- Exercise goal -
Restate word for word the lines of the records below, starting at the line that contains "Marketing e Gestão de Negócios para" and ending at the line that contains "et sapien. Integer", with both of those lines included and nothing else.

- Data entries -
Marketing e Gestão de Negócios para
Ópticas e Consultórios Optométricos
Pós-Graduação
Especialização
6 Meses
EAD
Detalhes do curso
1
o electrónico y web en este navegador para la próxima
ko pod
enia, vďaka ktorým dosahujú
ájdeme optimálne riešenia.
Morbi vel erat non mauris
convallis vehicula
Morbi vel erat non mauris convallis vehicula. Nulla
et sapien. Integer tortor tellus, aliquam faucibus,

...

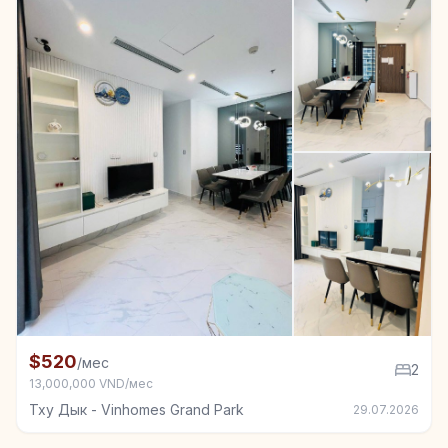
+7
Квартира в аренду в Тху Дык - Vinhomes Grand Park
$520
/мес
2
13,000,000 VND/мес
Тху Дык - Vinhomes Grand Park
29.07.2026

- Answer -
Marketing e Gestão de Negócios para
Ópticas e Consultórios Optométricos
Pós-Graduação
Especialização
6 Meses
EAD
Detalhes do curso
1
o electrónico y web en este navegador para la próxima
ko pod
enia, vďaka ktorým dosahujú
ájdeme optimálne riešenia.
Morbi vel erat non mauris
convallis vehicula
Morbi vel erat non mauris convallis vehicula. Nulla
et sapien. Integer tortor tellus, aliquam faucibus,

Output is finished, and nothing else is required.